Short Term Rental At Issue
Petitioned Ordinance Brought Forward As City Introduces Guidelines To Address Airbnb style rentals
An alternative short term rental ordinance has been introduced by city resident Jon Biondo and a list of 250 petitioners.
The initiative is being placed before the governing body in unison with the city’s proposed regulations to manage the Airbnb-style rentals, with the clear opposing distinction of eliminating the mandate that a short term rental property must be the owner’s primary residence.
Biondo, in speaking during the public portion of the Wednesday night City Council meeting, expressed his disappointed with the city’s 13-page proposed regulations, introduced later that evening.

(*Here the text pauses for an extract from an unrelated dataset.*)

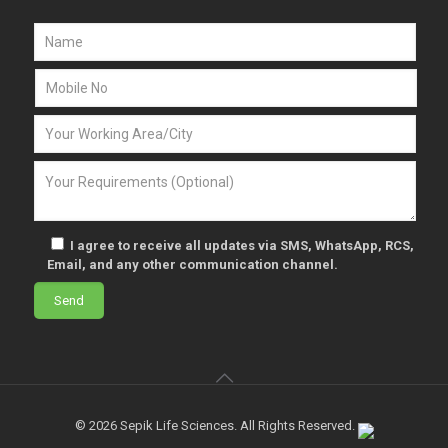
I agree to receive all updates via SMS, WhatsApp, RCS,
Email, and any other communication channel.
© 2026 Sepik Life Sciences. All Rights Reserved.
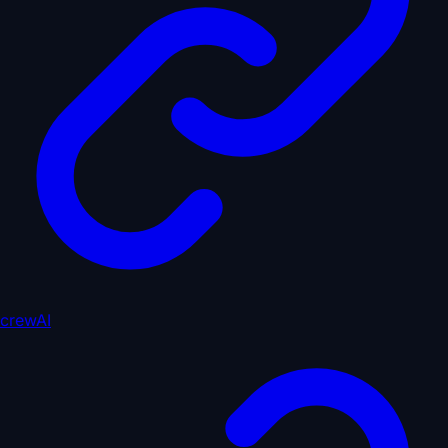
crewAI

“I don’t think there is anything more fundamental than this issue and it should be up for city vote,” Biondo said. “You are taking my property and devaluing it, and there are a million examples.”
Biondo, a lawyer who runs the humanitarian Youth of Malawi nonprofit, bought and refurbished a two family Victorian home [below right] that he lists on a short term rental site. The home boasts nine bedrooms, two kitchens and 5½ baths and can sleep up to 18. There is a required four night stay minimum with a nightly rate ranging from $1,000 to $1,800.
He questioned whether the City would delay a final vote until City Clerk Cindy Dye returns an assessment of whether the 250 supporting signatures are active registered Asbury Park voters.
City attorney Fred Raffetto said Dye has 20 days from the Oct. 10 submission to determine the sufficiency of the petition.
“If the petition is found to be insufficient the law allows the petition to be amended within 10 days of notification,” Raffetto said. “If on the other hand, the petition is found to be sufficient the clerk shall submit the same to the council without delay…and provisions will be made for a public hearing.”
The City Council will then have 20 days to pass the petitioned ordinance, but if they fail to do so the ordinance would go before the voters in the 2018 general election or during a special election not less than 40 or no more than 60 days, depending on the amount of signatures garnered.
A special election would change the petitioned initiative to a referendum requiring a percentage of registered voters from the 2015 general assembly election. In this case, the proposed ordinance initiative would need an additional 100 signatures to spark a general election.
Homeowner Nancy Fasano, a Grand Avenue resident who purchased her home four years ago, said because she and her husband are not legal city residents, the city’s proposed ordinance would force them to sell.
Like Biondo and others, she paid a $100 inspection fee this summer for each new short term rental.
“It was kind of ridiculous but I kept doing it because that was the law,” she said. “Now you are telling me, next year I can’t even do that. I’m not going to be allowed to use this house as a [short term] summer rental at all. I think there should be some consideration, since I’ve been doing this for four years legally, there should be some way to include people who have been allowed to do this in the past.”
Deputy Mayor Amy Quinn said those who applied for the 2017 Summer Rental License were grandfathered in because they did not want to harm those who previously qualified.
“We had many lengthy discussions to try to afford as many Asbury Park residents that we could the ability to do short term rentals,” Quinn said.
A second reading and final vote on the municipal proposed ordinance is now slated for Nov. 8 during the 7 p.m. City Council meeting.